> [Exercise requirements]: Return, verbatim and in full, the records that follow, but not their pictures.

> [Information shown]:
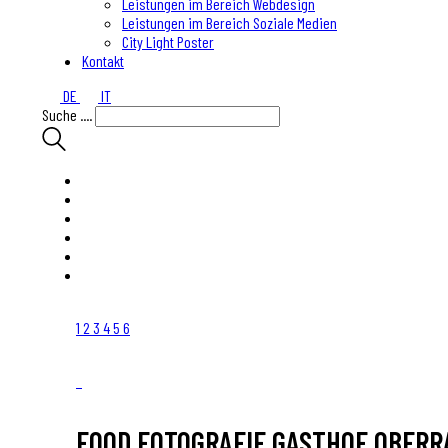
Leistungen im Bereich Webdesign
Leistungen im Bereich Soziale Medien
City Light Poster
Kontakt
DE
IT
Suche ....
1
2
3
4
5
6
FOOD FOTOGRAFIE GASTHOF OBERR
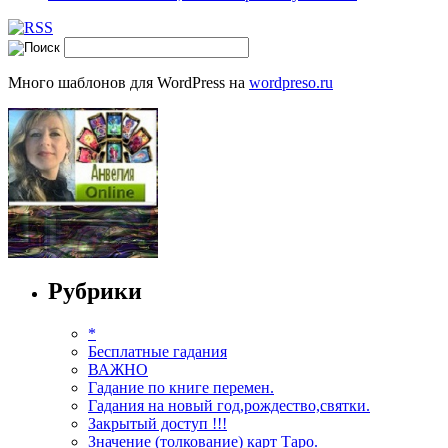
Много шаблонов для WordPress на
wordpreso.ru
Рубрики
*
Бесплатные гадания
ВАЖНО
Гадание по книге перемен.
Гадания на новый год,рождество,святки.
Закрытый доступ !!!
Значение (толкование) карт Таро.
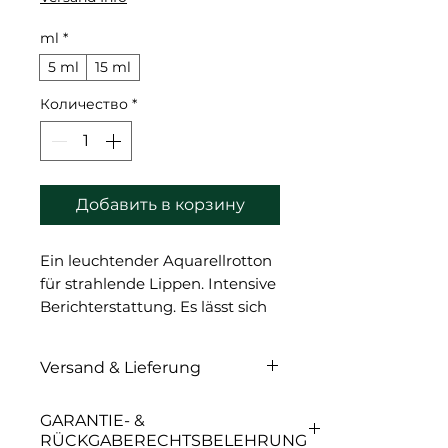
ml
*
5 ml
15 ml
Количество
*
Добавить в корзину
Ein leuchtender Aquarellrotton
für strahlende Lippen. Intensive
Berichterstattung. Es lässt sich
gut mit einem gelben Korrektor
kombinieren, um eine
Versand & Lieferung
scharlachrote Farbe zu
erzeugen. Durch das
Versand & Lieferung
GARANTIE- &
Einmischen in die Grundfarben
RÜCKGABERECHTSBELEHRUNG
können kräftigere Akzente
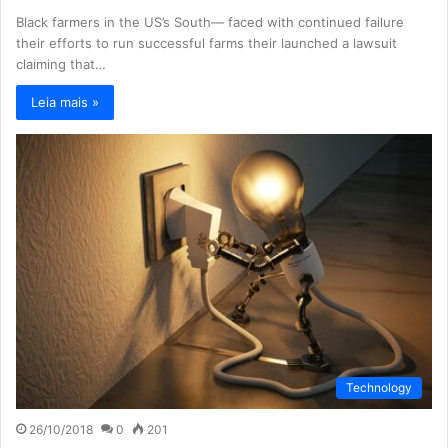
Black farmers in the US’s South— faced with continued failure
their efforts to run successful farms their launched a lawsuit
claiming that…
Leia mais »
Technology
26/10/2018
0
201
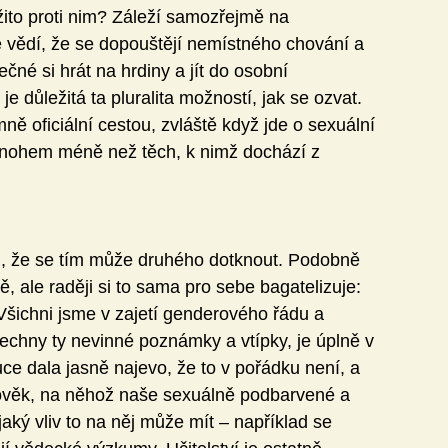
žito proti nim? Záleží samozřejmě na 
ře vědí, že se dopouštějí nemístného chování a 
čné si hrát na hrdiny a jít do osobní 
je důležitá ta pluralita možností, jak se ozvat. 
ě oficiální cestou, zvláště když jde o sexuální 
mnohem méně než těch, k nimž dochází z 
u, že se tím může druhého dotknout. Podobně 
ě, ale raději si to sama pro sebe bagatelizuje: 
šichni jsme v zajetí genderového řádu a 
echny ty nevinné poznámky a vtípky, je úplně v 
uce dala jasně najevo, že to v pořádku není, a 
člověk, na něhož naše sexuálně podbarvené a 
aký vliv to na něj může mít – například se 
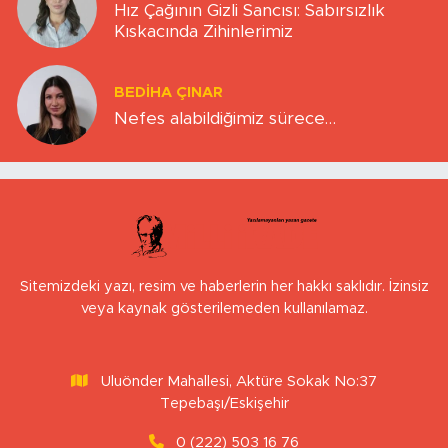
Hız Çağının Gizli Sancısı: Sabırsızlık
Kıskacında Zihinlerimiz
BEDIHA ÇINAR
Nefes alabildiğimiz sürece…
Sitemizdeki yazı, resim ve haberlerin her hakkı saklıdır. İzinsiz
veya kaynak gösterilemeden kullanılamaz.
Uluönder Mahallesi, Aktüre Sokak No:37
Tepebaşı/Eskişehir
0 (222) 503 16 76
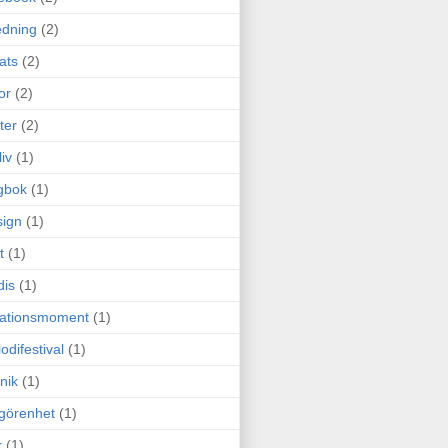
edning
(2)
cats
(2)
or
(2)
ter
(2)
liv
(1)
gbok
(1)
ign
(1)
t
(1)
dis
(1)
itationsmoment
(1)
odifestival
(1)
nik
(1)
görenhet
(1)
r
(1)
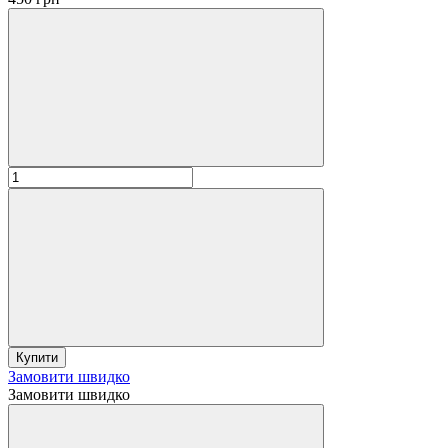
Купити
Замовити швидко
Замовити швидко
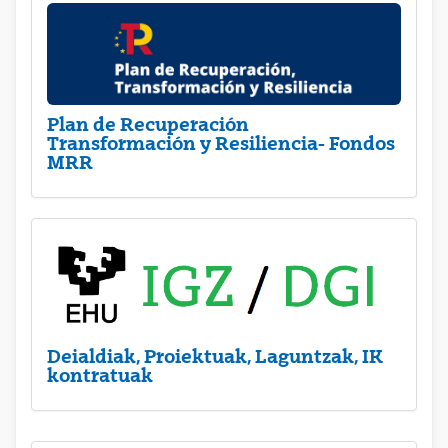
Plan de Recuperación
Transformación y Resiliencia- Fondos
MRR
Deialdiak, Proiektuak, Laguntzak, IK
kontratuak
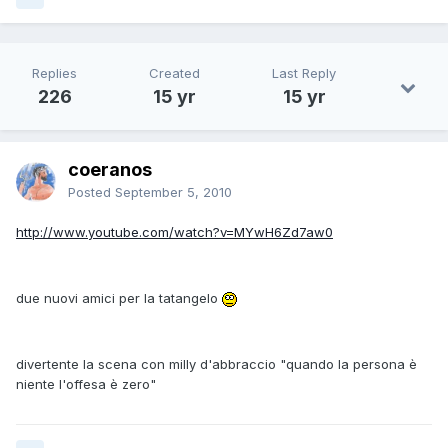
Replies
Created
Last Reply
226
15 yr
15 yr
coeranos
Posted
September 5, 2010
http://www.youtube.com/watch?v=MYwH6Zd7aw0
due nuovi amici per la tatangelo
divertente la scena con milly d'abbraccio "quando la persona è
niente l'offesa è zero"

> [The completed task]:
Leistungen im Bereich Webdesign
Leistungen im Bereich Soziale Medien
City Light Poster
Kontakt
DE
IT
Suche ....
1
2
3
4
5
6
FOOD FOTOGRAFIE GASTHOF OBERR
Много шаблонов для WordPress на
wordpreso.ru
Рубрики
*
Бесплатные гадания
ВАЖНО
Гадание по книге перемен.
Гадания на новый год,рождество,святки.
Закрытый доступ !!!
Значение (толкование) карт Таро.
ml
*
5 ml
15 ml
Количество
*
Добавить в корзину
Ein leuchtender Aquarellrotton
für strahlende Lippen. Intensive
Berichterstattung. Es lässt sich
gut mit einem gelben Korrektor
kombinieren, um eine
Versand & Lieferung
scharlachrote Farbe zu
erzeugen. Durch das
Versand & Lieferung
GARANTIE- &
Einmischen in die Grundfarben
RÜCKGABERECHTSBELEHRUNG
können kräftigere Akzente
Black farmers in the US’s South— faced with continued failure
their efforts to run successful farms their launched a lawsuit
claiming that…
Leia mais »
Technology
26/10/2018
0
201
žito proti nim? Záleží samozřejmě na 
ře vědí, že se dopouštějí nemístného chování a 
čné si hrát na hrdiny a jít do osobní 
je důležitá ta pluralita možností, jak se ozvat. 
ě oficiální cestou, zvláště když jde o sexuální 
mnohem méně než těch, k nimž dochází z 
u, že se tím může druhého dotknout. Podobně 
ě, ale raději si to sama pro sebe bagatelizuje: 
šichni jsme v zajetí genderového řádu a 
echny ty nevinné poznámky a vtípky, je úplně v 
uce dala jasně najevo, že to v pořádku není, a 
člověk, na něhož naše sexuálně podbarvené a 
aký vliv to na něj může mít – například se 
Hız Çağının Gizli Sancısı: Sabırsızlık
Kıskacında Zihinlerimiz
BEDIHA ÇINAR
Nefes alabildiğimiz sürece…
Sitemizdeki yazı, resim ve haberlerin her hakkı saklıdır. İzinsiz
veya kaynak gösterilemeden kullanılamaz.
Uluönder Mahallesi, Aktüre Sokak No:37
Tepebaşı/Eskişehir
0 (222) 503 16 76
edning
(2)
cats
(2)
or
(2)
ter
(2)
liv
(1)
gbok
(1)
ign
(1)
t
(1)
dis
(1)
itationsmoment
(1)
odifestival
(1)
nik
(1)
görenhet
(1)
r
(1)
Купити
Замовити швидко
Замовити швидко
Plan de Recuperación
Transformación y Resiliencia- Fondos
MRR
Deialdiak, Proiektuak, Laguntzak, IK
kontratuak
Replies
Created
Last Reply
226
15 yr
15 yr
coeranos
Posted
September 5, 2010
http://www.youtube.com/watch?v=MYwH6Zd7aw0
due nuovi amici per la tatangelo
divertente la scena con milly d'abbraccio "quando la persona è
niente l'offesa è zero"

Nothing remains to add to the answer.